Either way, give students adequate information and time to play their
roles convincingly. This preparation will make it easier for the
students to enjoy the exercise as they learn. If the lesson plan
involves multiple role-plays, let each group practice or get ready
simultaneously. Remind the students they can be creative and have fun,
but they should avoid stereotypes and cannot get too “out of hand.”
- Conduct the role-play(s) at the front of the class.
You should not interrupt except to get things moving in case students
get bogged down. After conducting the role-play, it is sometimes useful
to have students reverse roles or to conduct the same role-play again.
If time permits and it would move the lesson forward, you could let
students conduct the role-play a second time with reversed roles.
- Conclude each role-play with a short discussion and debrief.

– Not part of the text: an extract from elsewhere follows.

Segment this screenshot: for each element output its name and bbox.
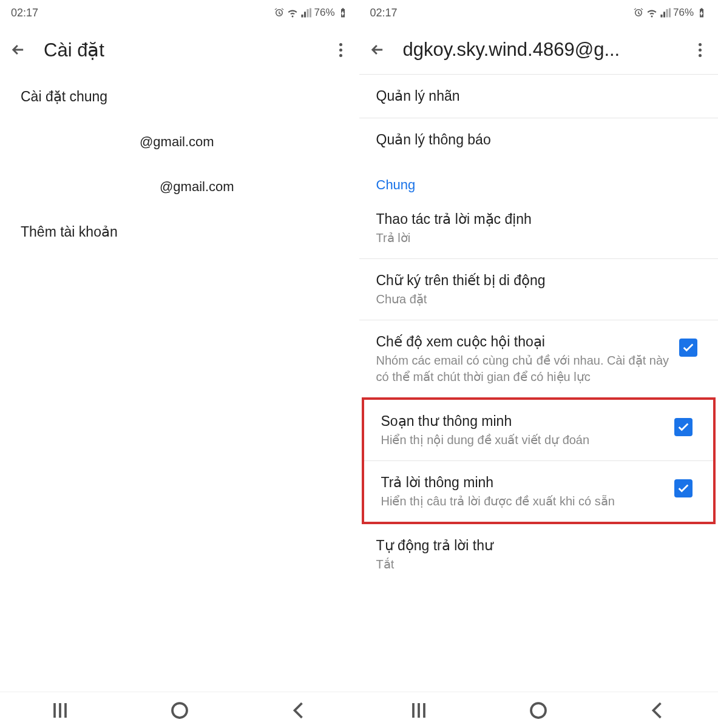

The discussion should prompt students to think about what happened,
what procedures or actions were followed, what alternatives the people
in the scenario might have considered, etc.
- If necessary, take time to explain how the situation would or should
be handled differently in “real life.” For example, if students are
role playing a traffic stop and the driver gets out of the car without
being asked, take time to explain how dangerous that could be because
officers may see that as threatening behavior. Explain that drivers
should stay in the car with their hands on the steering wheel and in
plain sight as the officer approaches the car. Discussion questions
could include:
- Was the problem solved? Why or why not? How was it solved?
- Is this situation similar to anything that you have experienced?
- How did you feel about the role-play and each of the various roles?
- Was the role-play realistic? How was it similar to or different from real life?
- What, if anything, could have been done differently? What other outcomes were possible?
- What did you learn from the experience?
- If you had the opportunity to do the role-play again, what would you do differently? The same?
- If you ever find yourself in a situation similar to the one in the role-play, what would you do differently?